Run Python inside of your Flows

Run Python code directly inside of your Flows and generate outputs.

You can execute Python code inside of a flow by either writing your Python inline or by executing a .py file. You can also get outputs and metrics from your Python code too.

In this example, the flow will install the required pip packages, make an API request to fetch data and use the Python Kestra library to generate outputs and metrics using this data.

Managing Dependencies

Managing Python Dependencies can be frustrating. There’s 3 ways you can manage your dependencies in Kestra:

Install with pip using beforeCommands
Set Container Image with Docker Task Runner
Build Docker Image and set it with Docker Task Runner

For more information, check out the dedicated guide here.

Script Task

If you want to write a short amount of Python to perform a task, you can use the io.kestra.plugin.scripts.python.Script type to write it directly inside of your flow configuration. This allows you to keep everything in one place.

id: python_scripts
namespace: company.team

description: This flow will install the pip package in a Docker container, and use kestra's Python library to generate outputs (number of downloads of the Kestra Docker image) and metrics (duration of the script).

tasks:
  - id: outputs_metrics
    type: io.kestra.plugin.scripts.python.Script
    beforeCommands:
      - pip install requests
    taskRunner:
      type: io.kestra.plugin.scripts.runner.docker.Docker
    containerImage: python:slim
    script: |
      import requests

      def get_docker_image_downloads(image_name: str = "kestra/kestra"):
          """Queries the Docker Hub API to get the number of downloads for a specific Docker image."""
          url = f"https://hub.docker.com/v2/repositories/{image_name}/"
          response = requests.get(url)
          data = response.json()

          downloads = data.get('pull_count', 'Not available')
          return downloads

      downloads = get_docker_image_downloads()
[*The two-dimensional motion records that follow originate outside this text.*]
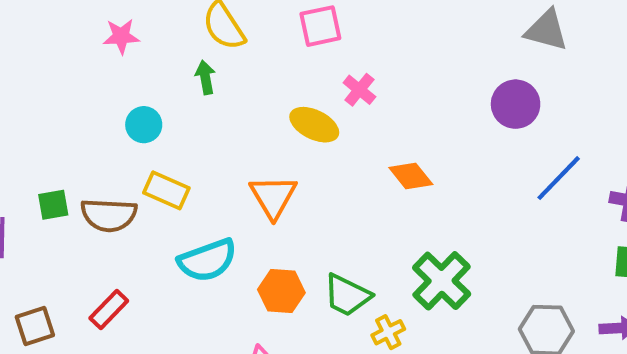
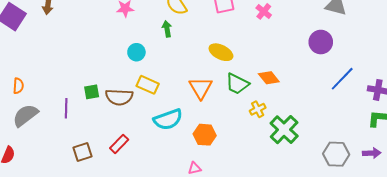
pink cross: (359, 90) -> (264, 11), moved
green trapezoid: (347, 295) -> (237, 84), moved
yellow cross: (388, 332) -> (258, 109), moved

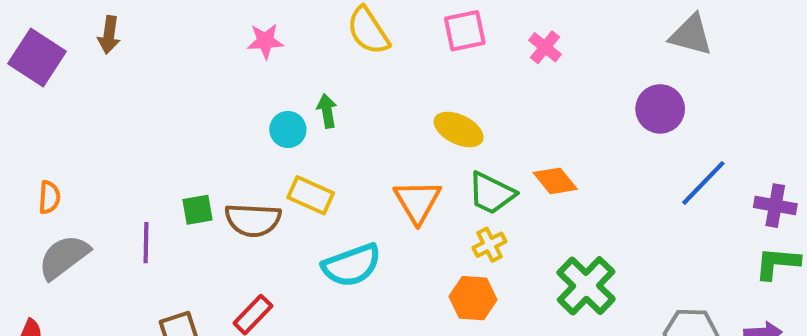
green arrow: (167, 29) -> (327, 111), moved
yellow cross: (258, 109) -> (489, 245), moved
orange hexagon: (205, 135) -> (473, 298), moved

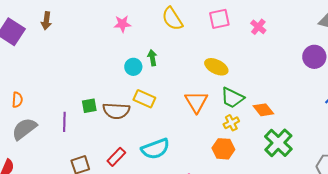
orange diamond: (555, 181) -> (263, 110), moved
cyan semicircle: (352, 265) -> (155, 149), moved

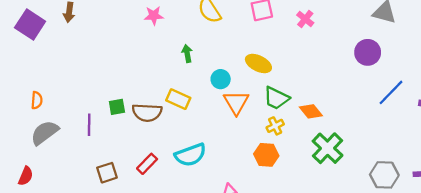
cyan circle: (133, 67) -> (221, 79), moved

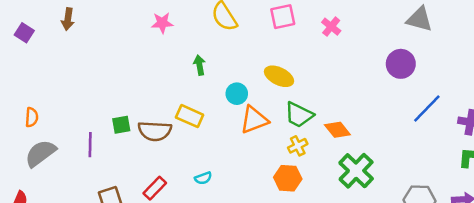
purple square: (30, 25) -> (24, 33), size x0.6
orange triangle: (236, 103) -> (254, 120), turned 40
cyan semicircle: (190, 155) -> (203, 178), size x0.5

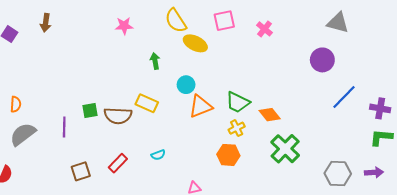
yellow ellipse: (279, 76) -> (195, 43), moved

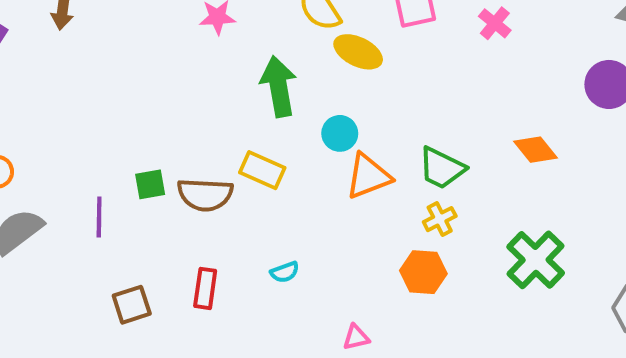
green arrow: (155, 61) -> (279, 86), size x1.8
orange diamond: (270, 115) -> (536, 150), moved
red rectangle: (118, 163) -> (205, 288), turned -36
You can also include expressions directly inside of your Python code too. In this example, an input is used inside of the Python method:

id: python_scripts_expression_input
namespace: company.team

description: This flow will install the pip package in a Docker container, and use kestra's Python library to generate outputs (number of downloads of the Kestra Docker image) and metrics (duration of the script).

inputs:
  - id: image_name
    type: STRING
    defaults: kestra/kestra

tasks:
  - id: outputs_metrics
    type: io.kestra.plugin.scripts.python.Script
    beforeCommands:
      - pip install requests
    taskRunner:
      type: io.kestra.plugin.scripts.runner.docker.Docker
    containerImage: python:slim
    script: |
      import requests

      def get_docker_image_downloads():
          """Queries the Docker Hub API to get the number of downloads for a specific Docker image."""
          url = f"https://hub.docker.com/v2/repositories/{{ inputs.image_name }}/"
          response = requests.get(url)
          data = response.json()

          downloads = data.get('pull_count', 'Not available')
          return downloads

      downloads = get_docker_image_downloads()

Commands Task

If you would prefer to put your Python code in a .py file (e.g. your code is much longer or spread across multiple files), you can run the previous example using the io.kestra.plugin.scripts.python.Commands type:

id: python_commands
namespace: company.team

description: This flow will install the pip package in a Docker container, and use kestra's Python library to generate outputs (number of downloads of the Kestra Docker image) and metrics (duration of the script).

tasks:
  - id: outputs_metrics
    type: io.kestra.plugin.scripts.python.Commands
    namespaceFiles:
      enabled: true
    taskRunner:
      type: io.kestra.plugin.scripts.runner.docker.Docker
    containerImage: python:slim
    beforeCommands:
      - pip install requests
    commands:
      - python outputs_metrics.py

You’ll need to add your Python code using the Editor or sync it using Git so Kestra can see it. You’ll also need to set the enabled flag for the namespaceFiles property to true so Kestra can access the file.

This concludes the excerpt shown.